Mattis Though Donald Trump claims that he turned down an offer from Time – denied by the magazine – to be their Person of the Year for the second year running, others have been promoting his defence secretary, the thoughtful ex-Marine James Mattis, as the man who is keeping the world safe in troubled times. Mattis has openly disagreed with the president’s bellicose rhetoric on North Korea and the Iran nuclear deal. ‘But for Mattis we would be sleeping less soundly at night,’ writes Edward Luce, in the Financial Times.

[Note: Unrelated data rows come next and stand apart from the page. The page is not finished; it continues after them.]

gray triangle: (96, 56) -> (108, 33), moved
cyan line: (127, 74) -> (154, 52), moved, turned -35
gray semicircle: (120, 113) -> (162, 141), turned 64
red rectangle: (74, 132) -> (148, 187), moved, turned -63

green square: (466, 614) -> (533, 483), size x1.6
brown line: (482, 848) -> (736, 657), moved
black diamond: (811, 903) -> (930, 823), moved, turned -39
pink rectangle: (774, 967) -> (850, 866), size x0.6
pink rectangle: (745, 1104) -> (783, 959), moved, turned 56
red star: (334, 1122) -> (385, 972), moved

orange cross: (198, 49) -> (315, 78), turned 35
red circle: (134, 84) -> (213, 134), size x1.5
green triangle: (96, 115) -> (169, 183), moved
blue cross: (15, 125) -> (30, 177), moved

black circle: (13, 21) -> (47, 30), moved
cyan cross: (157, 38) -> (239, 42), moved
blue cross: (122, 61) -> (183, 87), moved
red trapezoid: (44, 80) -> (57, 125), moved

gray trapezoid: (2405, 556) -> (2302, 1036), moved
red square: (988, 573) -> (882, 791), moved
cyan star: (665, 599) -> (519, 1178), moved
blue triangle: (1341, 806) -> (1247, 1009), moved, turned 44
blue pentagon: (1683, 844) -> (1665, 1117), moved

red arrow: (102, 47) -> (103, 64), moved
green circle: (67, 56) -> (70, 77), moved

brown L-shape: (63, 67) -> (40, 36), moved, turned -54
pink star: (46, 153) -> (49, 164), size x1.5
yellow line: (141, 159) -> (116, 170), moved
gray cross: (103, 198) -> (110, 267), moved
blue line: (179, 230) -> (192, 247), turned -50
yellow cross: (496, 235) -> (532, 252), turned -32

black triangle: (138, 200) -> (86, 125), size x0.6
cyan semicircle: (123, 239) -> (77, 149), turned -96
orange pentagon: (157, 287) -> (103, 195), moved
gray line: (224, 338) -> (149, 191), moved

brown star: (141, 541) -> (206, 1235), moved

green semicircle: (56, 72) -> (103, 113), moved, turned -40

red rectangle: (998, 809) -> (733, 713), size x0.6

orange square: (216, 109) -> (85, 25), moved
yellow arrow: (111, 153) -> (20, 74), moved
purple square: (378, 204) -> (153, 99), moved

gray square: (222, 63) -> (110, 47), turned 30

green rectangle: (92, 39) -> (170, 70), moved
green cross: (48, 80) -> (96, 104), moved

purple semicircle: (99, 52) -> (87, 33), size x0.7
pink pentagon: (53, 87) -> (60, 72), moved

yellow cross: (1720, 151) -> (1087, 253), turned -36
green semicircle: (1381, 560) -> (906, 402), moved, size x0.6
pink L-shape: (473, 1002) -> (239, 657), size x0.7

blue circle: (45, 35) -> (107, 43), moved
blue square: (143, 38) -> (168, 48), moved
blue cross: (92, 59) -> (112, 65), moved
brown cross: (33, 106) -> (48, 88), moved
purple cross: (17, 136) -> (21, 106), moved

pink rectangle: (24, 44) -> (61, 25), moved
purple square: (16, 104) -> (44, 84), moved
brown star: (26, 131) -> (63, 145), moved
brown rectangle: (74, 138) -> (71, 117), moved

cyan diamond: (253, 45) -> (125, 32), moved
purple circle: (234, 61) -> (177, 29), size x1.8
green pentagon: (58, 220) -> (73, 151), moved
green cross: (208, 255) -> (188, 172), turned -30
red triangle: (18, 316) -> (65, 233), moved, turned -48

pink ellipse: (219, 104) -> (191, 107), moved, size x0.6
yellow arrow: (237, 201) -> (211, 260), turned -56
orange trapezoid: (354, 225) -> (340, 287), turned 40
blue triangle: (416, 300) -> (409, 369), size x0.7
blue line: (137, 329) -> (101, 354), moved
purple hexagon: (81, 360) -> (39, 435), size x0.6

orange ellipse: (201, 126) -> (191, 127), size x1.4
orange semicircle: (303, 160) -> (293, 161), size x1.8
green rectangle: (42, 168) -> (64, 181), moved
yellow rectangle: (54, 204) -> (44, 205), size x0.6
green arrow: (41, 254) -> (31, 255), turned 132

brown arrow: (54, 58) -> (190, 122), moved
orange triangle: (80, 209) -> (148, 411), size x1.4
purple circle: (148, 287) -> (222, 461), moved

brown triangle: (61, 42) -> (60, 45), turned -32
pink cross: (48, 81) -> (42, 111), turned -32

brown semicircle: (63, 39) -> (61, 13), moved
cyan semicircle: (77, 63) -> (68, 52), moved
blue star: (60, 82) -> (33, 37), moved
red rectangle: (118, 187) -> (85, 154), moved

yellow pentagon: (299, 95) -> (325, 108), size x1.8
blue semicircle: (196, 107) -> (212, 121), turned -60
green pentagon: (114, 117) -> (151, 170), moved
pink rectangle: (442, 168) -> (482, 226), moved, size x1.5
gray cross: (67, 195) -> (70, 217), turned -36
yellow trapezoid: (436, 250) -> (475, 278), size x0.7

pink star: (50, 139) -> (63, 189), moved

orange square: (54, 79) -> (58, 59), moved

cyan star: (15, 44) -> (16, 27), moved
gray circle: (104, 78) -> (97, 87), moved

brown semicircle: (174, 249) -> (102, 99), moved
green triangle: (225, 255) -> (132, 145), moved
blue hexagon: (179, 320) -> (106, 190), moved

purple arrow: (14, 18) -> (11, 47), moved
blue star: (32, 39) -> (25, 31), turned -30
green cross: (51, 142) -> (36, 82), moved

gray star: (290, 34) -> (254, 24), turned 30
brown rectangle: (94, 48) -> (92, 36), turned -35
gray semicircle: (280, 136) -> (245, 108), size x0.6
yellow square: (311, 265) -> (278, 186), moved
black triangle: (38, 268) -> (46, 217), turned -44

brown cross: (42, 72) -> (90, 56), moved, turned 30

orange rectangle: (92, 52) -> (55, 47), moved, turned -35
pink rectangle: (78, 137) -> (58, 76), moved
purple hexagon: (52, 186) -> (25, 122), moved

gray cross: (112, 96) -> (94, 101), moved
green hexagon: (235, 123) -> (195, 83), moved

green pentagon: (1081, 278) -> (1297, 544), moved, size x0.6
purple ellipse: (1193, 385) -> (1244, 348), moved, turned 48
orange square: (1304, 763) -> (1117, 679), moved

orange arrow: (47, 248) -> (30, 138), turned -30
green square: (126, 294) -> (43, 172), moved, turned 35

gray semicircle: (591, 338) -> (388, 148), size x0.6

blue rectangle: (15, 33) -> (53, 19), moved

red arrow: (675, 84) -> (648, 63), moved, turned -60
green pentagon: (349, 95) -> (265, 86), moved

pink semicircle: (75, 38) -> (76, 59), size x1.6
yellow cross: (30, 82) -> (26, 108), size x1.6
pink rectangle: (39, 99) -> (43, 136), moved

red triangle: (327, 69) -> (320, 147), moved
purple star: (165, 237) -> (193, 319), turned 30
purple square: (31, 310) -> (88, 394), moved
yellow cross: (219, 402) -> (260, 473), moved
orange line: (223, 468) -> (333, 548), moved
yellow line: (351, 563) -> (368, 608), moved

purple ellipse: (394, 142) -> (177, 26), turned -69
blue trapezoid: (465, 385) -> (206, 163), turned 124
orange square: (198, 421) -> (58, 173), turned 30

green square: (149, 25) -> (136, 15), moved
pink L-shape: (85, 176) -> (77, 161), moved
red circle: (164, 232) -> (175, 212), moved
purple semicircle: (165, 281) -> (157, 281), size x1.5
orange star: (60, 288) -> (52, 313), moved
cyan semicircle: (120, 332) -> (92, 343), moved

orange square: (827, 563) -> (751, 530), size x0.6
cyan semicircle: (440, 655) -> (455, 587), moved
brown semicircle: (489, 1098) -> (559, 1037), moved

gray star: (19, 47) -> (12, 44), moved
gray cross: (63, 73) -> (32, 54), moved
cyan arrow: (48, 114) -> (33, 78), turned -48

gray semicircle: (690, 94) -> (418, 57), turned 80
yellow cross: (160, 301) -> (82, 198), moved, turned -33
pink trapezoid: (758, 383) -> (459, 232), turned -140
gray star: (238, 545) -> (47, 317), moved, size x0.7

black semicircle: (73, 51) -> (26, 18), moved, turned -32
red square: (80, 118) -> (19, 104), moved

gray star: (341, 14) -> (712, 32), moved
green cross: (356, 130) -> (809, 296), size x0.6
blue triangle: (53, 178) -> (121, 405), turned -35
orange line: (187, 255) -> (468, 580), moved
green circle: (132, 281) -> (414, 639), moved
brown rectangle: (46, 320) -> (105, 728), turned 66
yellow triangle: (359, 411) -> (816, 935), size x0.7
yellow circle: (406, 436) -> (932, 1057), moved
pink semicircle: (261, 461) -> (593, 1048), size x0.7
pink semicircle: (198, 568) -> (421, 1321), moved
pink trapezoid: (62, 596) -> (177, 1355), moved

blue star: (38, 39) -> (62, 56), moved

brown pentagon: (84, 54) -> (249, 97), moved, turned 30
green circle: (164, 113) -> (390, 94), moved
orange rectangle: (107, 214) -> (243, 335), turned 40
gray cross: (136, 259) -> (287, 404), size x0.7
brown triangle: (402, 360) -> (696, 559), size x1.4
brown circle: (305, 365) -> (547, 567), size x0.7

Alzheimer’s disease After 30 years of false starts, researchers believe that advances in neuroscience have raised the possibility of drastically reducing the impact of Alzheimer’s disease. Bill Gates, the Microsoft founder and philanthropist, is investing £100 million in dementia research. ‘There are plenty of reasons to be optimistic about our chances. Our understanding of the brain and the disease is advancing a great deal,’ Gates said.
Europe The youthful President Emmanuel Macron revived flagging Europhile spirits by sweeping to power in France to Beethoven’s Ode to Joy rather than the Marseillaise. He even endeared himself to the British by writing a poem and sending it as a 13th birthday present to an English girl called Sophie in response to an ode she had written about the Eiffel Tower. He compared Sophie to the filmmaker Jean Cocteau, poet Guillaume Apollinaire and crooner Charles Trenet who have all praised the Paris landmark.